Copy every line in the records below that contains the word "Gerenciando".
Data provided: Begin
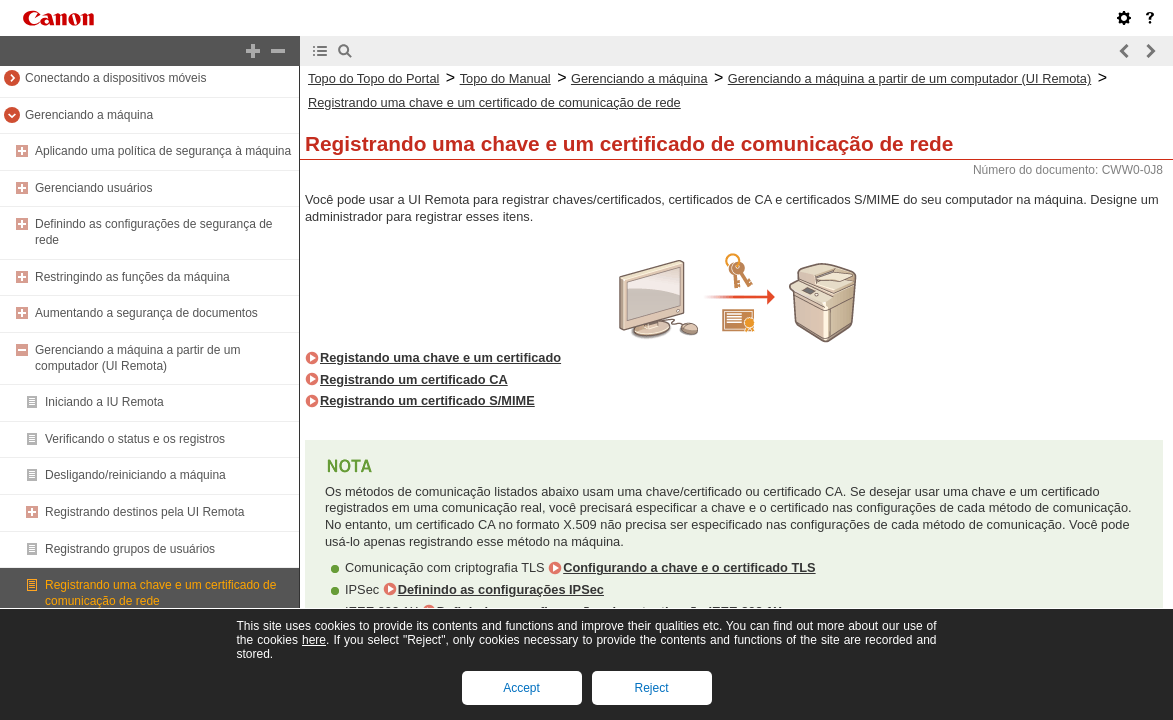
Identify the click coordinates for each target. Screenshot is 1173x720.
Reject (651, 688)
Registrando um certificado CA (414, 379)
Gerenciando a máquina (89, 115)
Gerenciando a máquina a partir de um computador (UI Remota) (137, 358)
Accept (521, 688)
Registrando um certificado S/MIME (427, 400)
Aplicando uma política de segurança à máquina (163, 151)
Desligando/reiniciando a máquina (135, 475)
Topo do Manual (505, 78)
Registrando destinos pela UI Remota (144, 512)
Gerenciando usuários (93, 188)
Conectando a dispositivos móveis (115, 78)
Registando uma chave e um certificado (440, 357)
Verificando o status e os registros (135, 439)
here (314, 640)
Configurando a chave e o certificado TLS (689, 567)
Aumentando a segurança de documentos (146, 313)
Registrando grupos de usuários (130, 549)
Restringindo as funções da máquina (132, 277)
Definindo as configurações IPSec (501, 589)
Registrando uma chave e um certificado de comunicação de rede (494, 102)
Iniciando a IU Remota (104, 402)
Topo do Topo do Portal (373, 78)
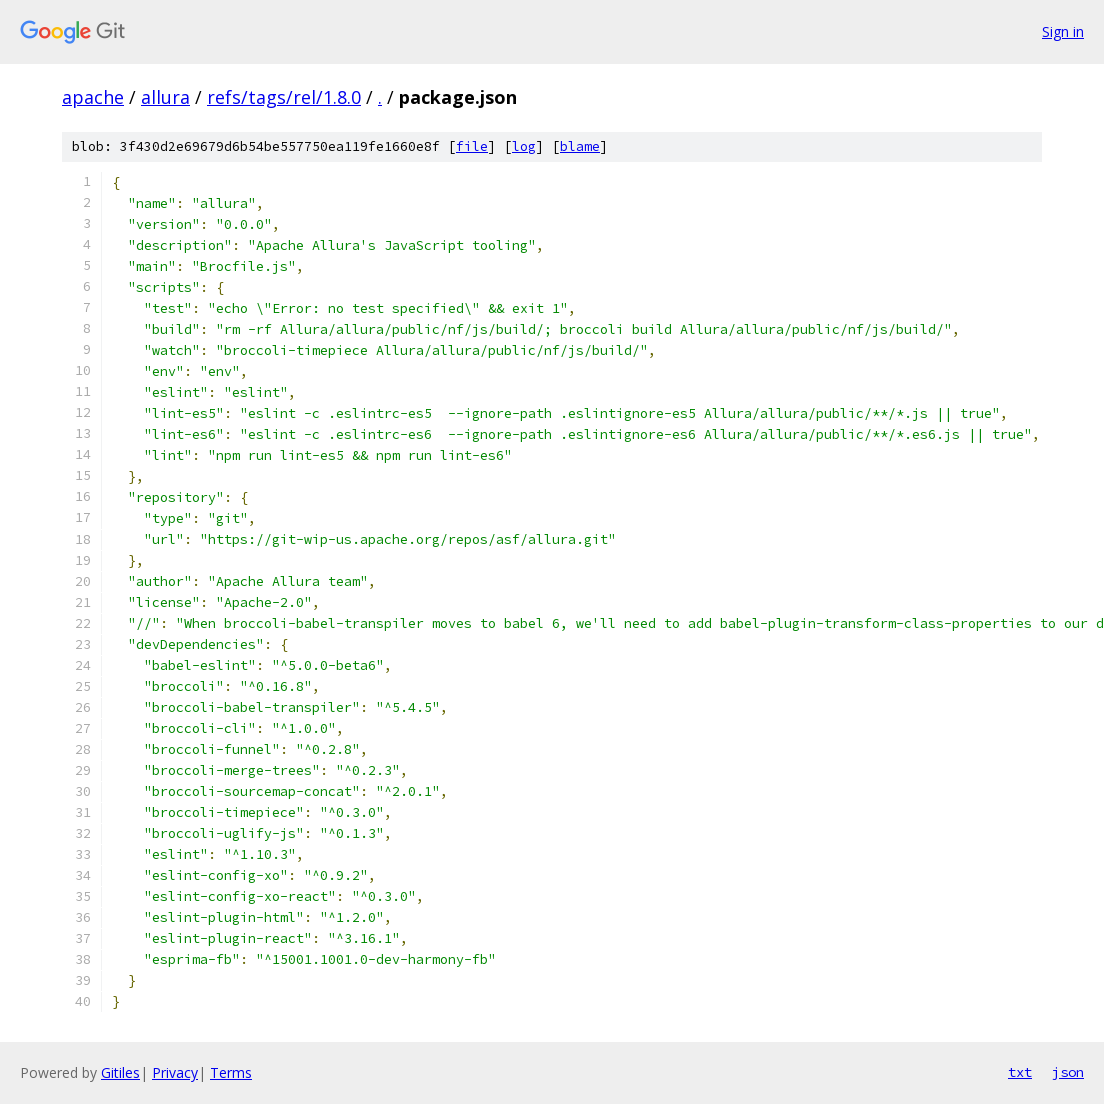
Data provided: End
Result for this task →
Gerenciando a máquina (89, 115)
Gerenciando a máquina a partir de um computador (UI Remota) (137, 358)
Gerenciando usuários (93, 188)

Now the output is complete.